I remember as a kid playing around pine trees under blue skies and how much it looked like Endor. I remember the magical color of the twilights outside of the movie theatre waiting to get inside to see Return Of The Jedi for the it-doesn’t-matter-how-many time.
Star Wars opened up the imagination and wonder to an entire generation of kids. But it did so at a time of pure innocence so as a result, this is no longer a film franchise. This is something sacrosanct, something precious, something that swells our hearts with ecstasy.
I recently saw a documentary in which a theologian described religion as the search or ecstasy in life. Comparing fandom to religion is a dicey proposition but there are similarities. For example, the concepts of commandments and blasphemy live loud and clear in the world of pop culture.
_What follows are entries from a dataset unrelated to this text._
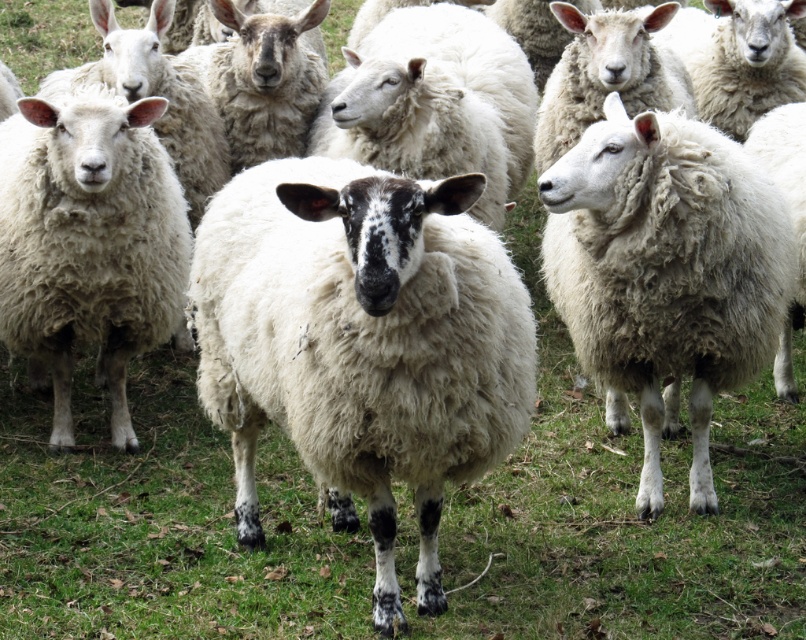 Question: Which point is closer to the camera taking this photo?

Choices:
 (A) (289, 280)
 (B) (2, 321)

Answer: (A)

Question: Which point appears farthest from the camera in this image?

Choices:
 (A) (119, 321)
 (B) (580, 259)
 (C) (368, 218)

Answer: (A)

Question: Is white woolly sheep at right in front of fuzzy white sheep at center?

Choices:
 (A) yes
 (B) no

Answer: (A)

Question: Which point is farther from the camera taking this photo?

Choices:
 (A) (715, 138)
 (B) (335, 205)

Answer: (A)

Question: Does white woolen sheep at center come behind white woolly sheep at right?

Choices:
 (A) yes
 (B) no

Answer: (B)

Question: Where is white woolly sheep at right located in relation to fuzzy white sheep at center in the image?

Choices:
 (A) below
 (B) above

Answer: (A) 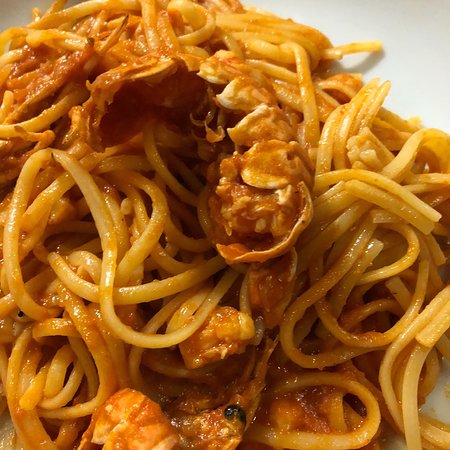 You are a GUI agent. You are given a task and a screenshot of the screen. Output one action in this format:
    pyautogui.click(x=<x>, y=<y>)
    Task: Click on the table
    The height and width of the screenshot is (450, 450).
    Given the screenshot: What is the action you would take?
    pyautogui.click(x=395, y=35) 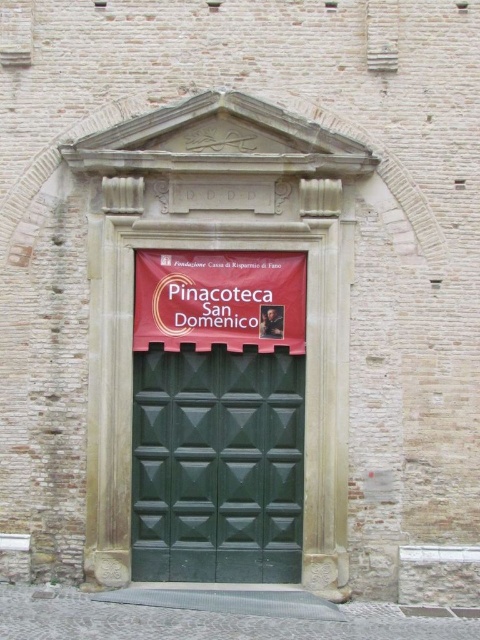 Question: Observing the image, what is the correct spatial positioning of green textured door at center in reference to red fabric banner at center?

Choices:
 (A) above
 (B) below

Answer: (B)

Question: Can you confirm if green textured door at center is thinner than red fabric banner at center?

Choices:
 (A) no
 (B) yes

Answer: (A)

Question: Among these objects, which one is farthest from the camera?

Choices:
 (A) green textured door at center
 (B) red fabric banner at center

Answer: (A)

Question: Considering the relative positions of green textured door at center and red fabric banner at center in the image provided, where is green textured door at center located with respect to red fabric banner at center?

Choices:
 (A) left
 (B) right

Answer: (A) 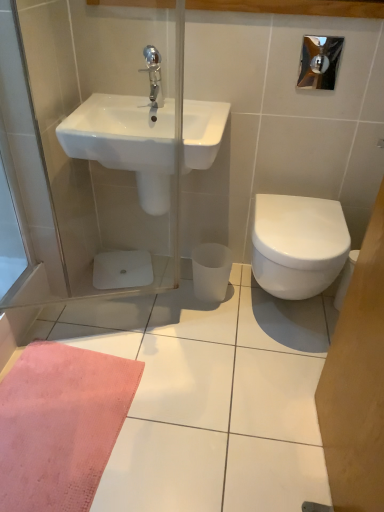 Identify the location of vacant area located to the right-hand side of chrome metallic faucet at upper center. This screenshot has height=512, width=384. (198, 108). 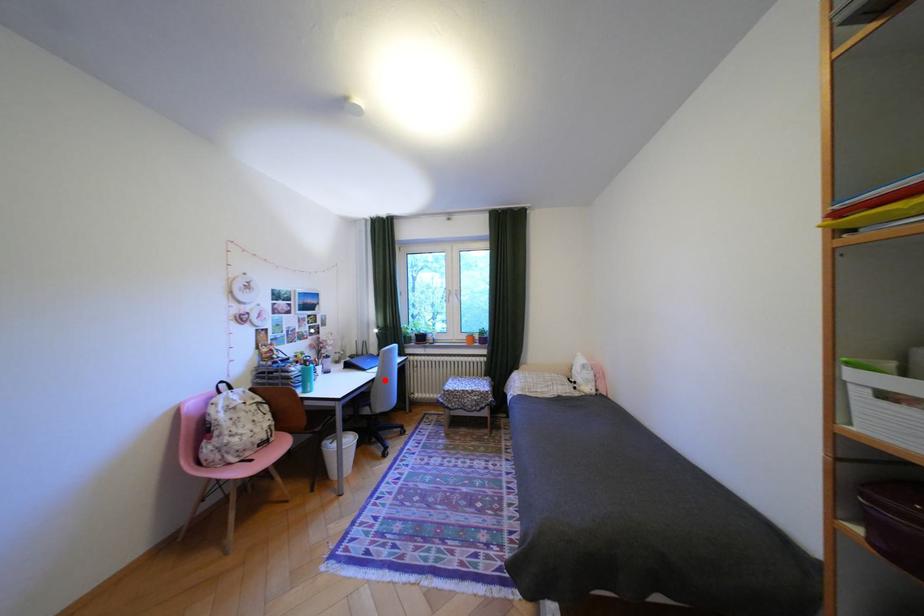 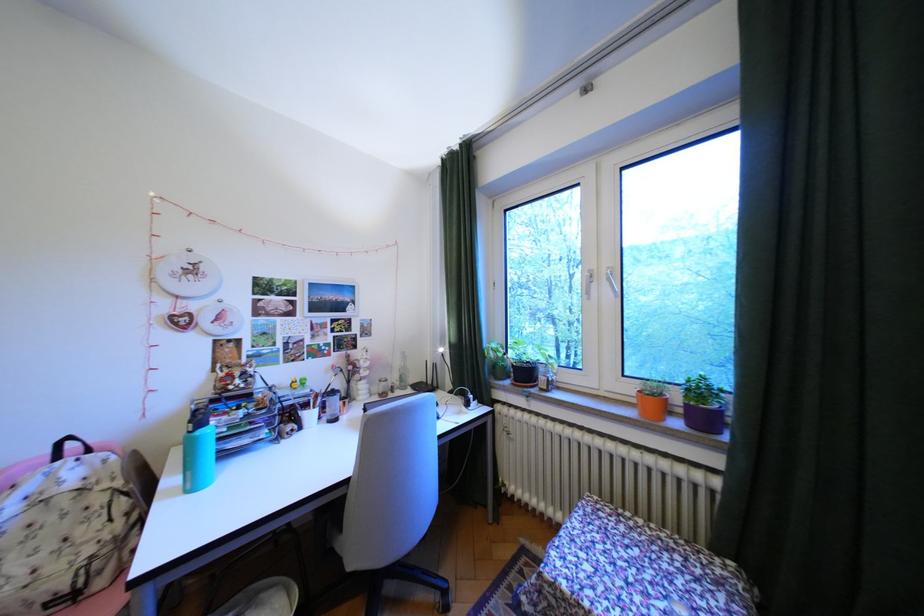 The point at the highlighted location is marked in the first image. Where is the corresponding point in the second image?

(359, 483)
“Stop messing with my childhood” cry many corners of the internet when a remake of a childhood classic is announced. What baffles me is how a remake can ever mess with anyone’s childhood. I own many of my favorite movies & TV shows as a kid on DVD or Blu Ray. No one is going to take those away from me. And no one can possibly take away your childhood memories from you.
I respectfully didn’t care for Michael Bay’s Transformers movies. Doesn’t matter for two reasons – 1) I own the original Transformers series on DVD 2) Mr. Bay’s Transformers movies have seduced billions of box office dollars out of the general public so he’s not going to mind me passing. And I don’t mind him making whatever weird version of Galvatron he wants because I have my originals. Peace in the valley.
There’s one saga I don’t have though and that’s the original Star Wars trilogy. Oh, I have the special editions rest assured. And I do have the original theatrical releases on Laserdisc. But no, I can’t reach over and grab the blu ray of the Star Wars trilogy that I watched as a kid.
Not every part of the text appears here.